- Keallah Smith didn’t buy his first home with the intention of renting it, but ended up buying it.
- This allowed her to get a much lower interest rate and down payment than she would have as an investor.
- This is sometimes called “house hacking” and helps people with little cash to become landlords.
Keira Smith originally had no intention of becoming a landlord. Her parents owned a rental property when she was growing up, but she and her husband both graduated with a total of $100,000 in student loan debt and left to care for their three young sons. I had to.
Smith told Insider that he bought a $135,000 home just outside Atlanta in 2019, lived there for a while, then moved his family to his parents’ home in Covington, Georgia, and realized he could rent the house. what she did.
Since then, she has acquired two more properties in central Florida. We plan to use her Airbnb just outside of Disney World and her recently acquired beach house in Daytona as a long term rental.
When asked how he was able to scale so quickly despite being in debt, Smith said:
What is house hacking?
“This is a concept many early and new investors are doing — house hacking,” said Smith. “Buying a home as a homeowner gets you lower interest rates and more favorable terms.”
“House Hacking” Sometimes the definition is slightly different, and includes homebuyers who rent out rooms in the house they live in so they can pay off their mortgage more quickly.

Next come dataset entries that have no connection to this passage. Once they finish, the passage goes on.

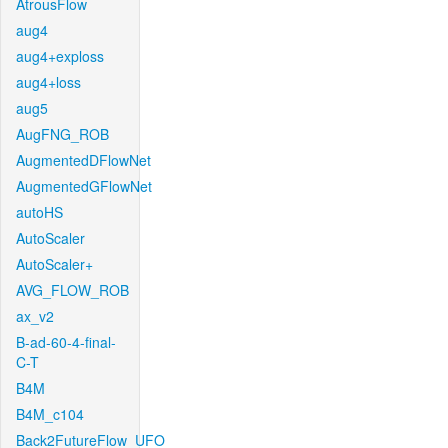
AtrousFlow
aug4
aug4+exploss
aug4+loss
aug5
AugFNG_ROB
AugmentedDFlowNet
AugmentedGFlowNet
autoHS
AutoScaler
AutoScaler+
AVG_FLOW_ROB
ax_v2
B-ad-60-4-final-
C-T
B4M
B4M_c104
Back2FutureFlow_UFO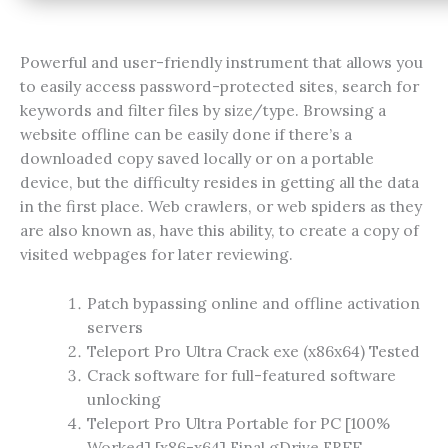
Powerful and user-friendly instrument that allows you
to easily access password-protected sites, search for
keywords and filter files by size/type. Browsing a
website offline can be easily done if there’s a
downloaded copy saved locally or on a portable
device, but the difficulty resides in getting all the data
in the first place. Web crawlers, or web spiders as they
are also known as, have this ability, to create a copy of
visited webpages for later reviewing.
Patch bypassing online and offline activation
servers
Teleport Pro Ultra Crack exe (x86x64) Tested
Crack software for full-featured software
unlocking
Teleport Pro Ultra Portable for PC [100%
Worked] [x86-x64] Final gDrive FREE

Some critics of this practice Claims ‘home hacking’ is exploitativebut proponents of the practice say it’s a more accessible way to build wealth for those who don’t have a lot of wealth yet.

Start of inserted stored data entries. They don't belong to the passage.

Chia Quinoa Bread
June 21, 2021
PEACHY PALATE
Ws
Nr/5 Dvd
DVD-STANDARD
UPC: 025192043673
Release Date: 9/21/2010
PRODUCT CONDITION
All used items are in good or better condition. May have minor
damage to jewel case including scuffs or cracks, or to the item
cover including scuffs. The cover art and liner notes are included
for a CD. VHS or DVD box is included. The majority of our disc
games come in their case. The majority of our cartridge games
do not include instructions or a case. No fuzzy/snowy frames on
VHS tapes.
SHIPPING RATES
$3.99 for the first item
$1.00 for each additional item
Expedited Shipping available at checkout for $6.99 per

For Smith, buying a home in the suburbs of Atlanta as the primary homeowner meant he only needed a 3.5% down payment and was able to lock in a mortgage interest rate of 3.75%. If she had bought her house as an investor, she would have had to pay much more for her down payment and her interest rate would have been higher as well.
“If you go into the game as an investor, they’ll ask for 20% down. This can be a barrier for a lot of people. I know it’s for me.” says Smith.
That said, even for primary homeowners, making a property transaction at less than 20% of the gross purchase price can result in higher monthly payments for buyers due to less cash being paid upfront. means Additionally, those with non-traditional mortgages may need to pay extra cash each month. private mortgage insurance.
The second property Smith purchased was an Airbnb home near Disney World that was purchased as an investment property. Due to the fact she was buying it early in her COVID-19 pandemic she got so much out of it and just dropping 10% gave her a 2.75% interest rate .
“Today I’m pretty sure I needed 20 percent,” said Smith.
She used the house hacking tactic a second time to purchase her third property, a beach house in Daytona. Smith said again she only had to put down her 3.5% and the property’s interest rate was pegged at her 3.875%.
She suggests that this tactic also works very well for investors who buy multifamily homes, live in one unit, and rent out the other. I also added to
Starting with less money can mean more work, but
When she first became a landlord with her husband, Smith said they were “really new.”
“I created my lease online, took the staging photos myself, and fully listed the property,” said Smith, who also chose to manage his own property instead of hiring a property manager. .
“When we did the numbers, it was very expensive to hire a property manager and we weren’t really going to make any money,” Smith said. I decided to.”
This route saves her money, but conversely, she has to put more time and effort into her rental property than other landlords.
“When the toilet stops working, I get a call,” says Smith.